→ WORK TO COMPLETE: Among the entries, which lines carry the string "Causeway"? Copy each of them.

########################################

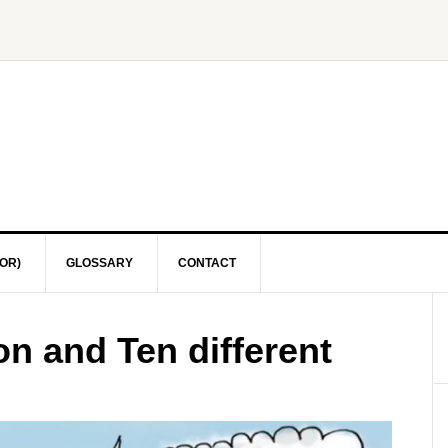
OR)
GLOSSARY
CONTACT
n and Ten different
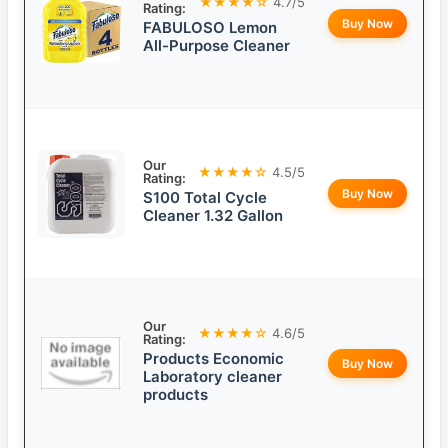
★★★★☆
4.7/5
Rating:
Buy Now
FABULOSO Lemon
All-Purpose Cleaner
Our
★★★★☆
4.5/5
Rating:
Buy Now
S100 Total Cycle
Cleaner 1.32 Gallon
Our
★★★★☆
4.6/5
Rating:
Products Economic
Buy Now
Laboratory cleaner
products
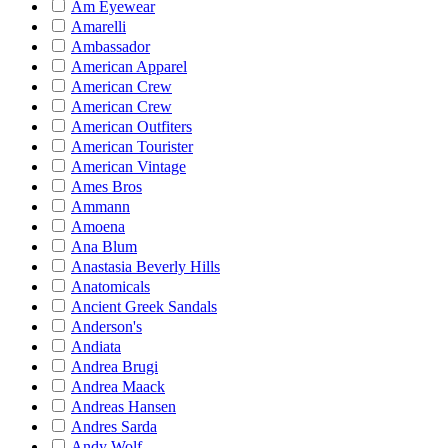
Am Eyewear
Amarelli
Ambassador
American Apparel
American Crew
American Crew
American Outfiters
American Tourister
American Vintage
Ames Bros
Ammann
Amoena
Ana Blum
Anastasia Beverly Hills
Anatomicals
Ancient Greek Sandals
Anderson's
Andiata
Andrea Brugi
Andrea Maack
Andreas Hansen
Andres Sarda
Andy Wolf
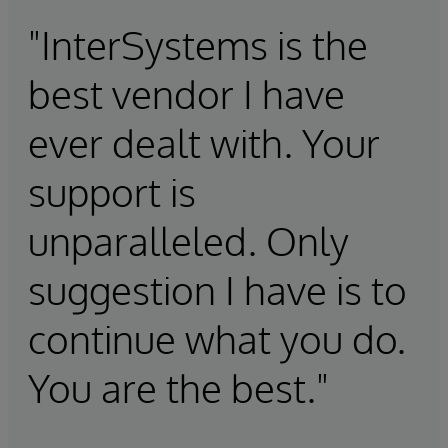
"InterSystems is the
best vendor I have
ever dealt with. Your
support is
unparalleled. Only
suggestion I have is to
continue what you do.
You are the best."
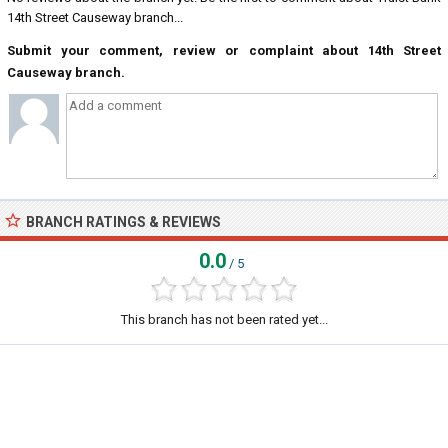
14th Street Causeway branch...
Submit your comment, review or complaint about 14th Street
Causeway branch.
BRANCH RATINGS & REVIEWS
0.0
/ 5
This branch has not been rated yet...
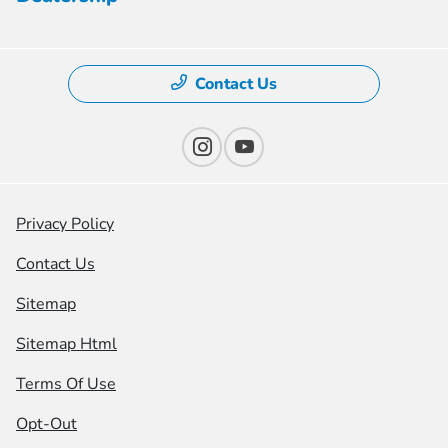
Contact Us
Privacy Policy
Contact Us
Sitemap
Sitemap Html
Terms Of Use
Opt-Out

########################################

→ RESPONSE TO THIS TASK:
14th Street Causeway branch...
Causeway branch.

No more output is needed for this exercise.